Open MikeDacre opened 8 years ago

MikeDacre commented 8 years ago

It should be possible to write a simple library to transparently loop through any of those files, and it will make the pipeline easier to use.

carloartieri commented 8 years ago

Here's a function I wrote for the purpose of reading GFF files in as pandas dataframes:

def gff_to_df(gff, up=True):
    """Return a pandas dataframe containing all of the data in a GFF file.
    See http://uswest.ensembl.org/info/website/upload/gff.html for GFF specifications

    Notes
    -----
    The first eight column headers are standard:

    ['CHROM', 'SOURCE', 'FEATURE', 'START', 'END', 'SCORE', 'STRAND', 'FRAME']

    Additional columns will be created for each value found in the ninth, attribute column.
    If up = True (default), the column headers will all be uppercase versions of the attribute
    names, e.g.:

    ['GENE_ID', 'TRANSCRIPT_ID', 'EXON']

    Lines that do not have attributes corresponding to a particular column are assigned None

    REQUIREMENTS:
    import pandas as pd
    from collections import defaultdict
"""

    #Build dictionary
    df_dict = defaultdict(list)
    opt_fields = []
    lines = 0
    with open(gff, 'r') as infile:
        for line in infile:
            line_t = line.rstrip().split('\t')
            constant_headers = ['CHROM','SOURCE','FEATURE','START','END','SCORE','STRAND','FRAME']
            for i in range(8):
                df_dict[constant_headers[i]].append(line_t[i])

            opt_dict = {}
            for opt in line.rstrip('\n').split('\t')[8].split(';'):
                if opt != '':
                    opt_dict[opt.split('"')[0].strip()] = opt.split('"')[1].strip()

            #Assign values to elements of current info line, taking into account new elements
            curr_fields = []
            for key in opt_dict.keys():
                curr_fields.append(key)
                if key not in opt_fields:
                    df_dict[key].extend([None]*lines)
                    df_dict[key].append(opt_dict[key])
                    opt_fields.append(key)
                else:
                    df_dict[key].append(opt_dict[key])

            #Assign None to missing elements from current line
            for key in list(set(opt_fields) - set(curr_fields)):
                df_dict[key].append(None)

            lines += 1

    #Convert to dataframe
    df = pd.DataFrame.from_dict(df_dict, orient='columns')

    #Uppercase all column names
    if up is True:
        df.columns = [x.upper() for x in list(df.columns)]

    # Make sure START and END are integers
    df["START"] = df["START"].astype('int')
    df["END"] = df["END"].astype('int')

    return df

For VCFs, pyvcf is probably a good place to start.
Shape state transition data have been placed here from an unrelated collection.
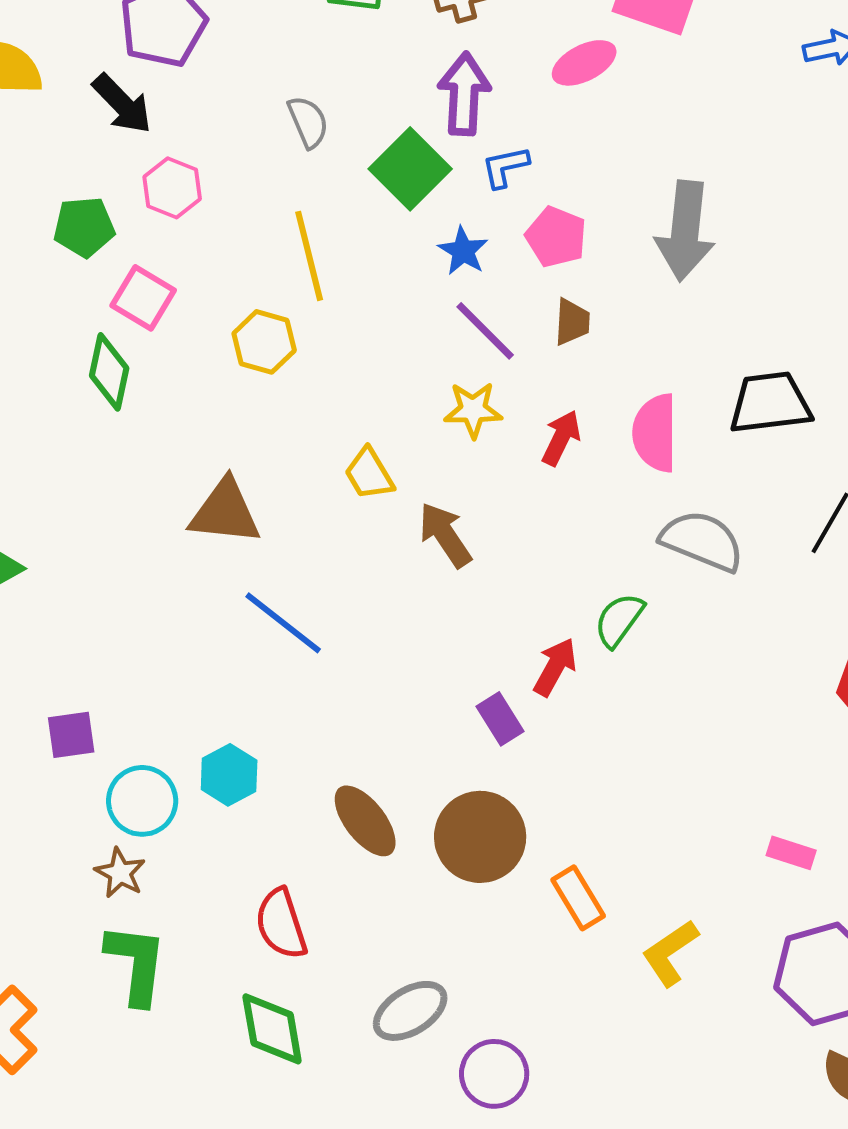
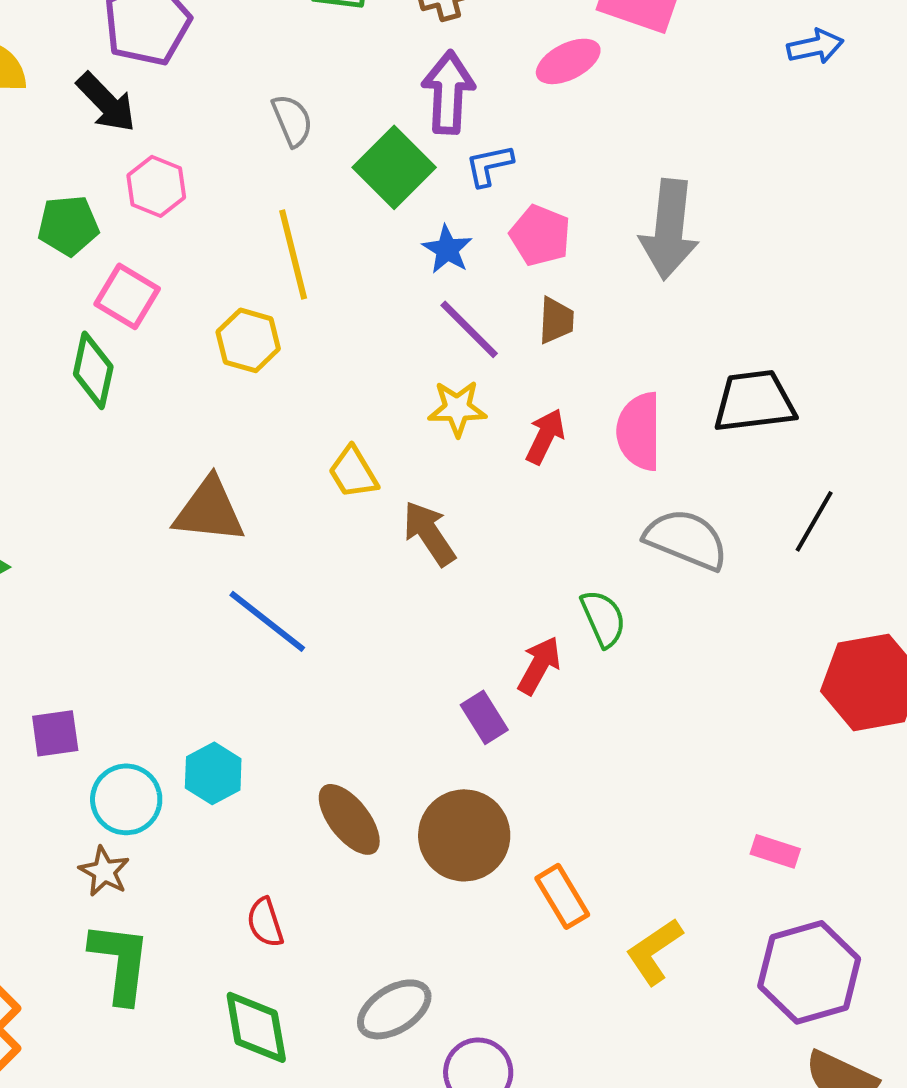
green semicircle: (619, 620) -> (603, 618), turned 120
red semicircle: (281, 924) -> (265, 922), size x0.7

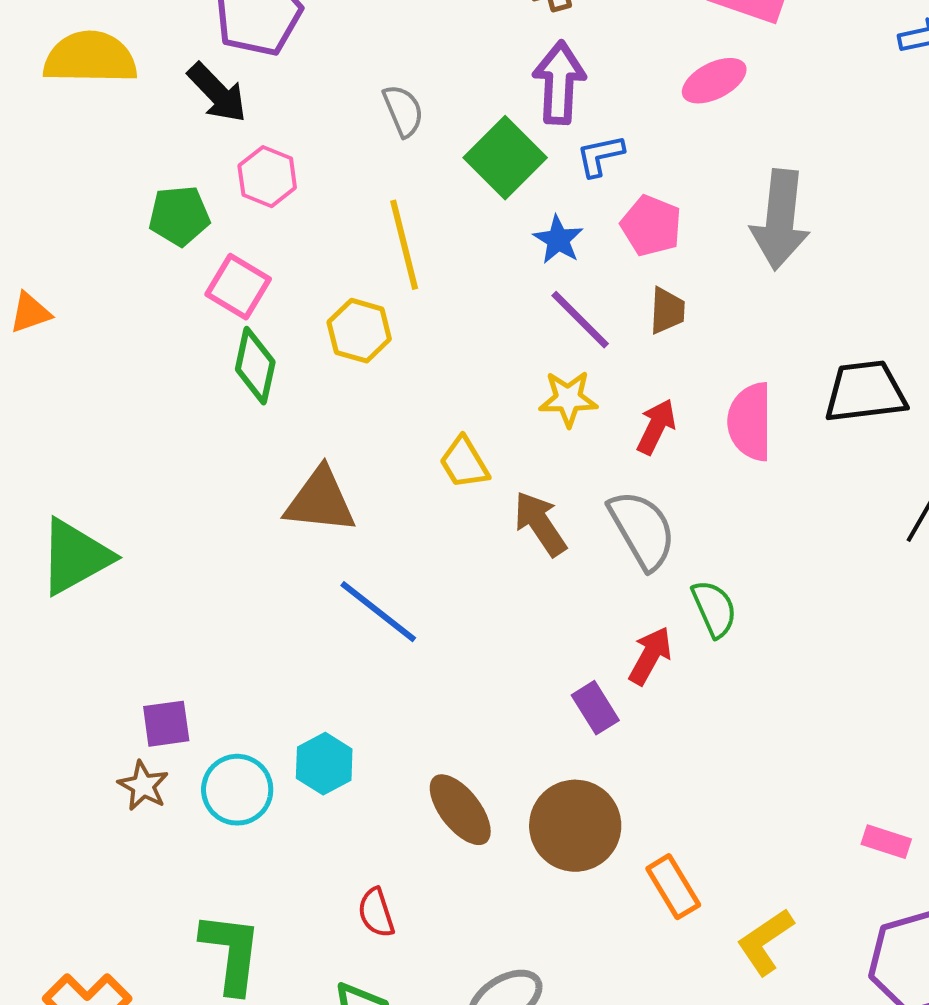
pink ellipse: (568, 61) -> (714, 81), moved
green diamond: (93, 370) -> (255, 366), moved
gray semicircle: (686, 539) -> (642, 530), moved, turned 38
brown star: (104, 871) -> (143, 786), moved

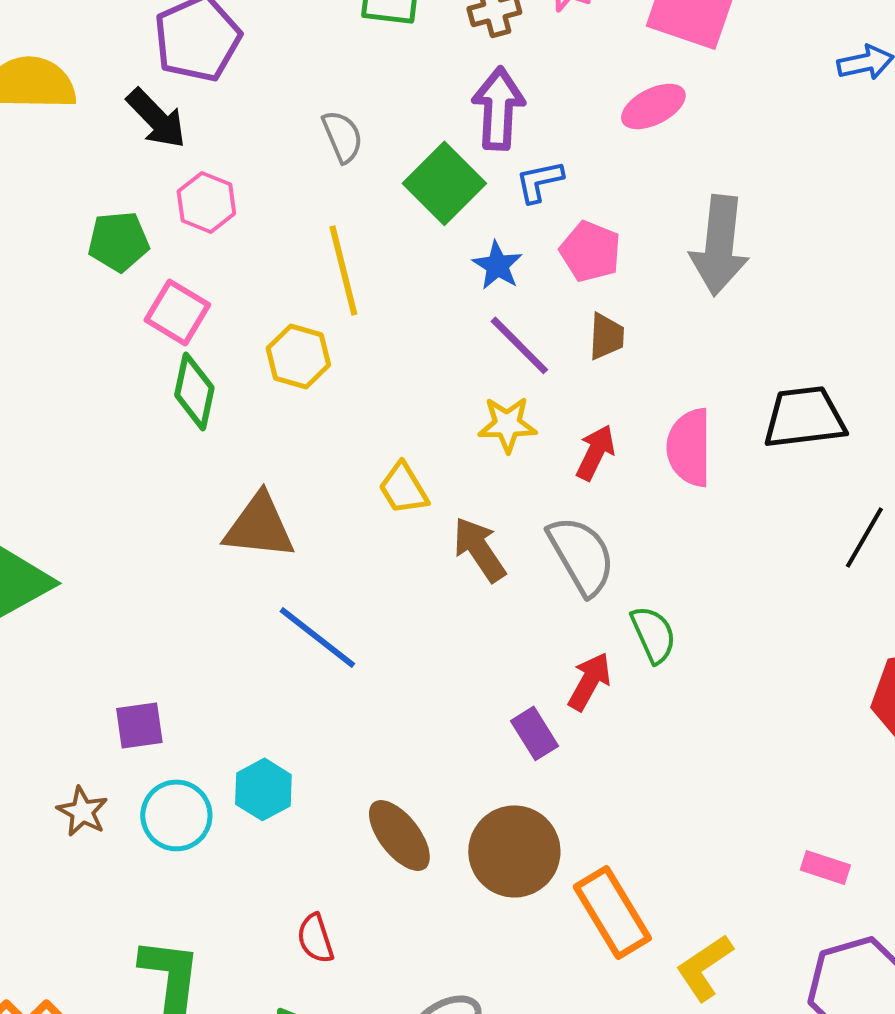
purple square: (166, 724) -> (139, 725), moved
orange rectangle: (673, 887) -> (612, 912), size x1.4

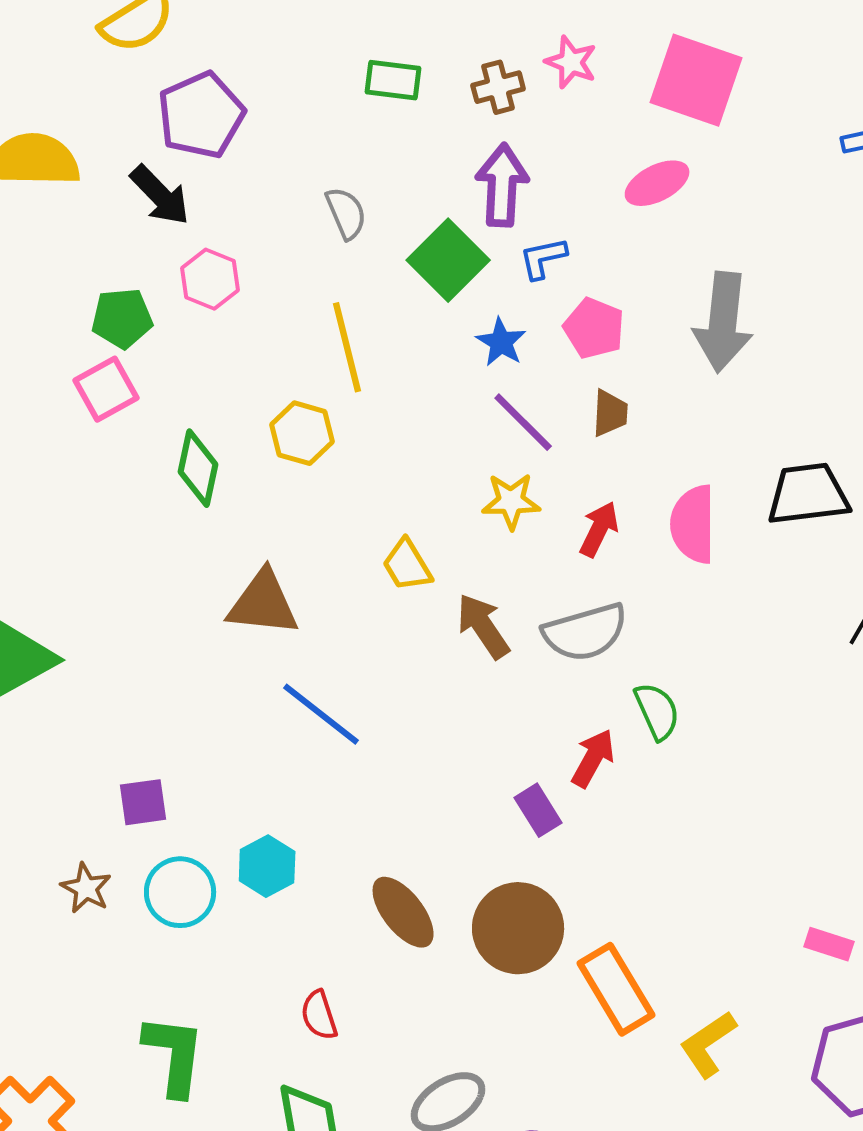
pink square: (177, 312) -> (106, 389), moved, turned 30
gray semicircle: (581, 555) -> (585, 632), turned 104

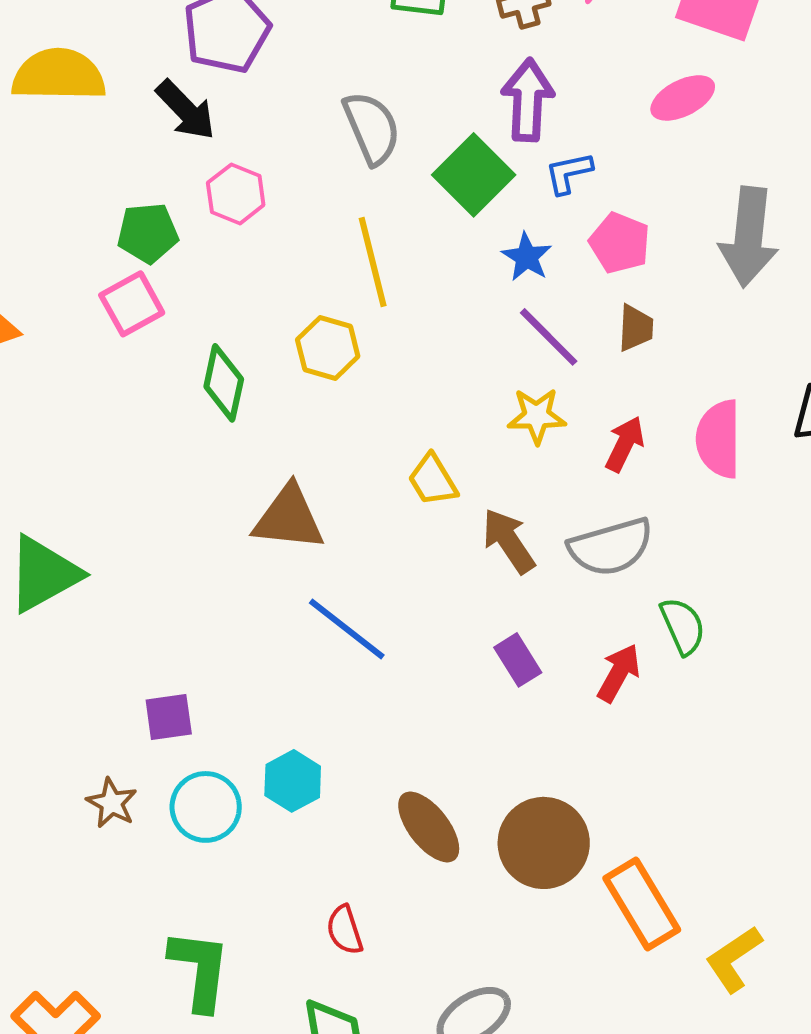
gray semicircle: (346, 213) -> (372, 128), size x1.4
purple rectangle: (538, 810) -> (518, 660), moved

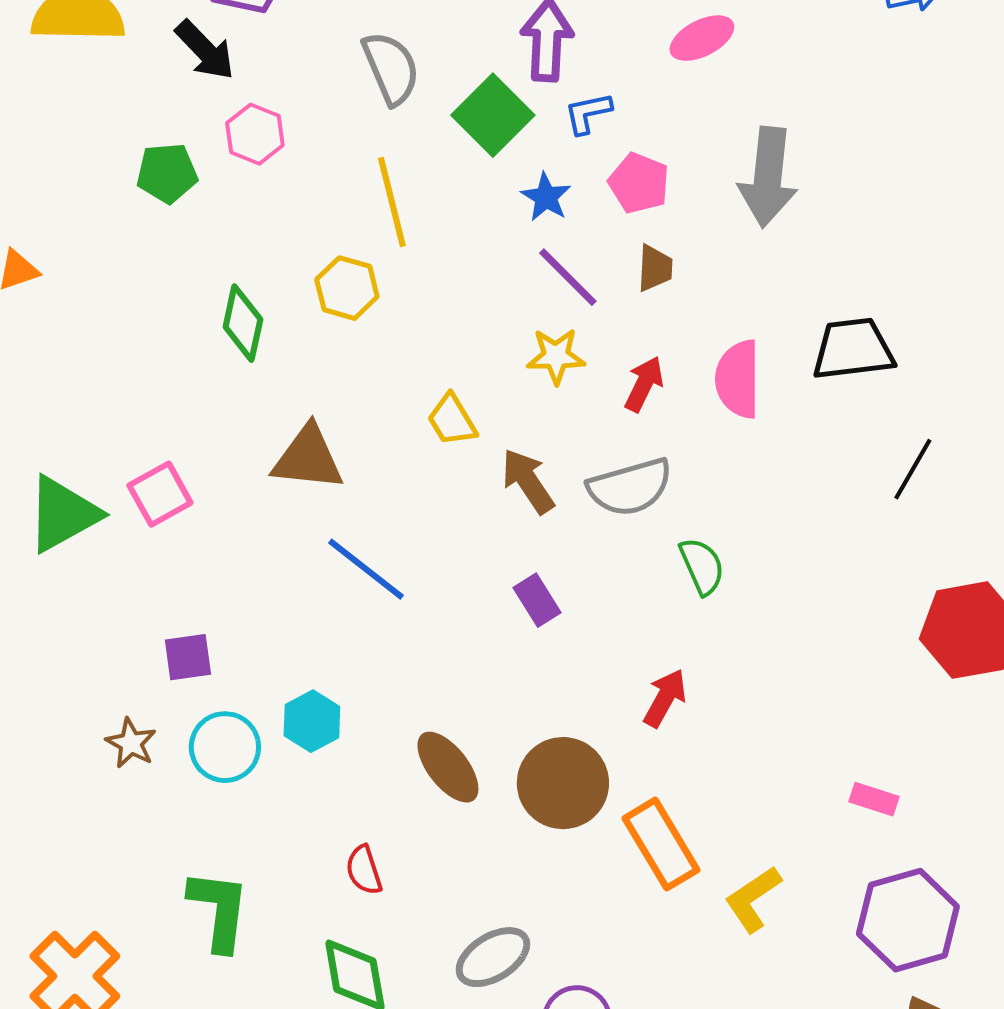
pink square: (132, 304) -> (160, 494), moved
red arrow: (619, 673) -> (665, 698), moved

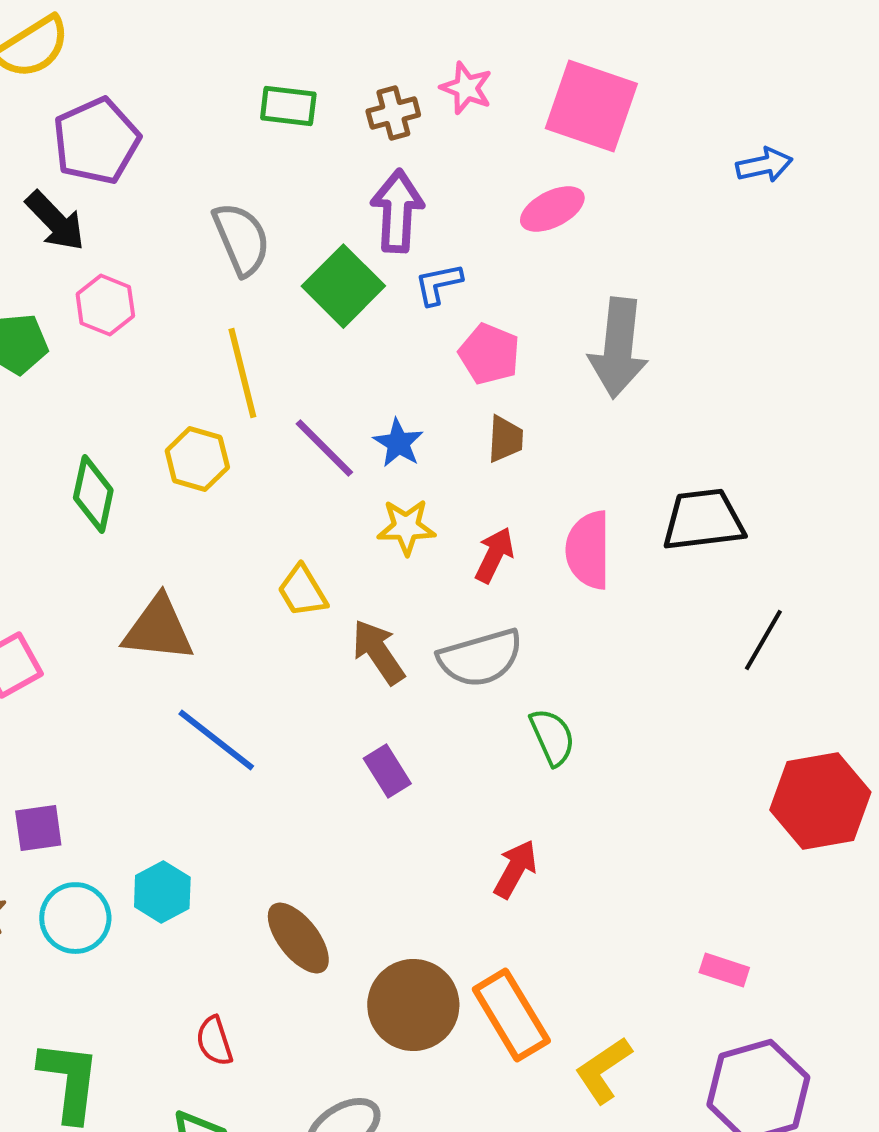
blue star: (546, 197) -> (398, 443), moved
purple line: (568, 277) -> (324, 448), moved
brown circle: (563, 783) -> (413, 1005), moved

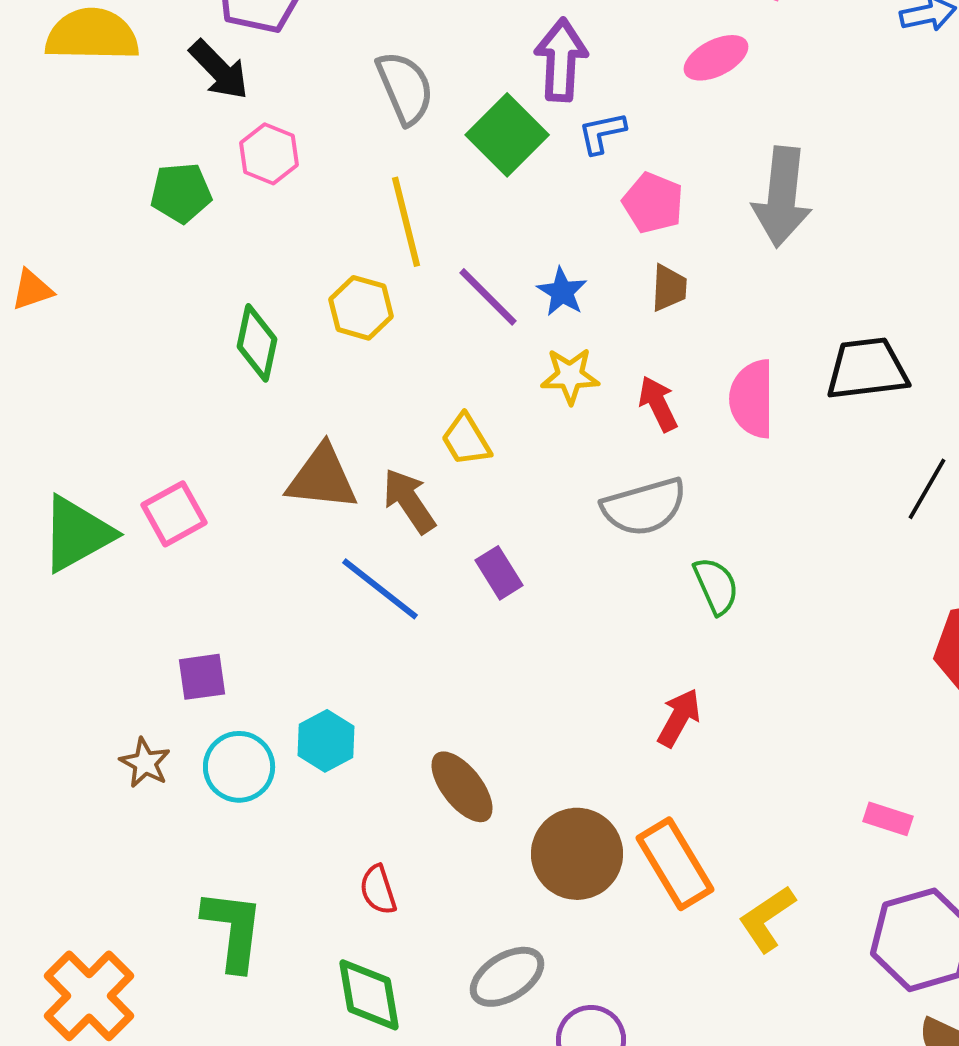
red arrow: (494, 555) -> (658, 404), turned -52
brown arrow: (378, 652) -> (409, 501), moved
purple rectangle: (387, 771) -> (499, 573), moved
However, its data structures are somewhat difficult to follow and we've found that reading VCFs as pandas tables and writing our own parsers is often easier and more straightforward.

MikeDacre commented 8 years ago

Great, thanks so much @carloartieri. I agree with you that it is probably better just to parse the vcf directly, the format is pretty simple. I think I am going to add this function of yours and as well as a similar one for VCFs that return an identical data frame.